Reproduce all entries below verbatim. Skip the pictures.

*** GIVEN ENTRIES Section Begins ***

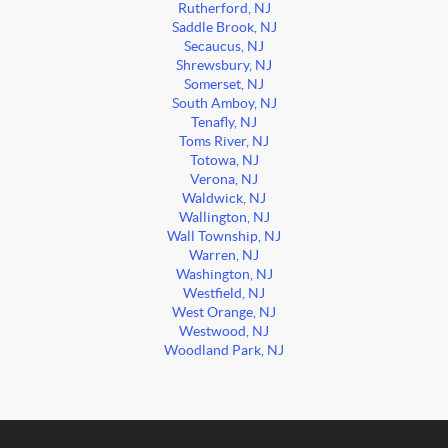
Rutherford, NJ
Saddle Brook, NJ
Secaucus, NJ
Shrewsbury, NJ
Somerset, NJ
South Amboy, NJ
Tenafly, NJ
Toms River, NJ
Totowa, NJ
Verona, NJ
Waldwick, NJ
Wallington, NJ
Wall Township, NJ
Warren, NJ
Washington, NJ
Westfield, NJ
West Orange, NJ
Westwood, NJ
Woodland Park, NJ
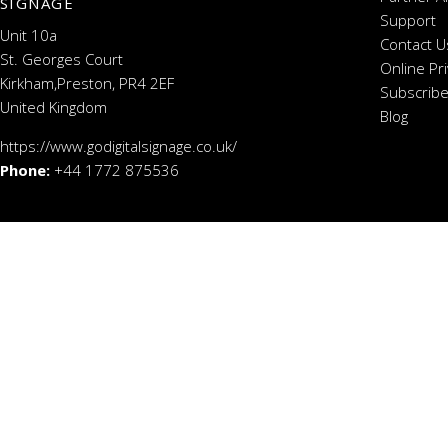
SIGNAGE
Support
Unit 10a
Contact U
St. Georges Court
Online Pr
Kirkham,Preston, PR4 2EF
Subscribe
United Kingdom
Blog
https://www.godigitalsignage.co.uk/
Phone:
+44 1772 875536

*** GIVEN ENTRIES Section Ends ***

TASK RESPONSE:
Rutherford, NJ
Saddle Brook, NJ
Secaucus, NJ
Shrewsbury, NJ
Somerset, NJ
South Amboy, NJ
Tenafly, NJ
Toms River, NJ
Totowa, NJ
Verona, NJ
Waldwick, NJ
Wallington, NJ
Wall Township, NJ
Warren, NJ
Washington, NJ
Westfield, NJ
West Orange, NJ
Westwood, NJ
Woodland Park, NJ
SIGNAGE
Support
Unit 10a
Contact U
St. Georges Court
Online Pr
Kirkham,Preston, PR4 2EF
Subscribe
United Kingdom
Blog
https://www.godigitalsignage.co.uk/
Phone:
+44 1772 875536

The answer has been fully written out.